(Extracted page text data)

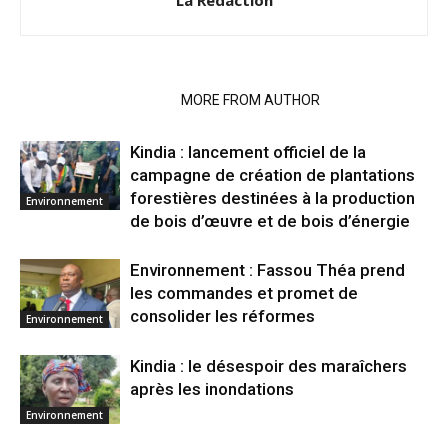
RELATED ARTICLES
MORE FROM AUTHOR
Kindia : lancement officiel de la
campagne de création de plantations
forestières destinées à la production
Environnement
de bois d’œuvre et de bois d’énergie
Environnement : Fassou Théa prend
les commandes et promet de
consolider les réformes
Environnement
Kindia : le désespoir des maraîchers
après les inondations
Environnement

__WORK INSTRUCTIONS__: Please restate each entry exactly, but drop any picture it holds.

__ANSWER SECTION__:
RELATED ARTICLES
MORE FROM AUTHOR
Kindia : lancement officiel de la
campagne de création de plantations
forestières destinées à la production
Environnement
de bois d’œuvre et de bois d’énergie
Environnement : Fassou Théa prend
les commandes et promet de
consolider les réformes
Environnement
Kindia : le désespoir des maraîchers
après les inondations
Environnement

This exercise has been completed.